Grand Slam singles results
- Wimbledon: 4R (1949, 1957)

Grand Slam doubles results
- Wimbledon: QF (1948)

Grand Slam mixed doubles results
- Wimbledon: 4R (1956)

= Gem Hoahing =

Gem Cynthia Hoahing (20 October 1920 – 15 October 2015) was an English female tennis player of Chinese heritage who was active from the second half of the 1930s until the early 1960s.

==Early life==
Hoahing was born in British Hong Kong on 20 October 1920. Her father, Benjamin Hunter Hoahing, was a businessman while her mother, Singha (Susan) Ho A Shoo, became a Fellow of the Royal College of Surgeons after the family had moved to England in the late 1920s. Her mother taught her to play tennis on the court at their house in Twickenham.

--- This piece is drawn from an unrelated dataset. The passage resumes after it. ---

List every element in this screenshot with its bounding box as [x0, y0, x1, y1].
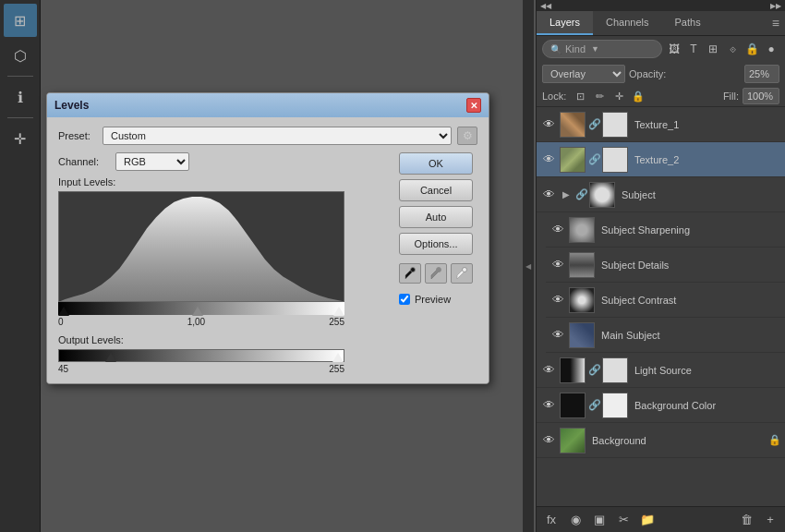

When she was 12 years old she played at the West Twickenham LTC and made a trip to the French Riviera for the first time where she played in a number of handicap tournaments. At age 14 she won the under 16 singles title at the Queen's Club Championships.

==Career==

Hoahing won the junior singles Championship of Great Britain and of France in 1936. She was the singles runner-up at the 1938 South of France Championships, held at the Nice Club, losing the final in straight sets to Gracyn Wheeler. Hoahing, then 17 years old, had defeated Simonne Mathieu in the quarterfinal, who was at the time the No. 5 ranked player in the world and had won the previous three editions of the tournament.

Between 1937 and 1961 she competed in 19 Wimbledon Championships. In 1936 she was refused entry to the tournament because of her young age. Starting around that time she was coached (Note: According to Australian tennis player and coach Harry Hopman in a 1949 column her coaching negatively impacted her natural sense of rhythm and, combined with the pressure of being put in the limelight, halted her development and performance.) for some years by Dan Maskell. Her best singles result at Wimbledon was reaching the fourth round in 1949 and 1957. In 1949 she defeated fourth-seeded Gussie Moran in the third round and in 1957 first-seeded and eventual champion Althea Gibson proved too strong. In 1952 she was a runner up to Betsy Abbas at the All England Plate, a competition held at the Wimbledon Championships for players who were defeated in the first or second rounds of the singles competition.

In July 1946 she won the first edition of the Welsh Championships after World War II, beating Joy Hibbert in the final. Hoahing won the singles title at the British Covered Court Championships, held at the Queen's Club, in 1948 after a three-sets win in the final against compatriot Joan Curry. She added the singles title at the North of England Championships in Scarborough to her palmares in August 1949, her third consecutive title at the event. That year she also won the singles title at the Scottish Championships. In 1950 she defeated Mary Terán de Weiss in the final to become the South of England Championships singles champion. The previous year she had also reached the final but lost to compatriot Jean Walker-Smith.

At 4 ft 9.5in (1.46 m) Hoahing was the shortest player to compete at Wimbledon.

After her active playing career she started a flower shop near Kensington Gardens and was involved in charity work.

In 2025 the Museum of Richmond included her in their exhibition "Trailblazing Women – Richmond’s Sporting Superstars".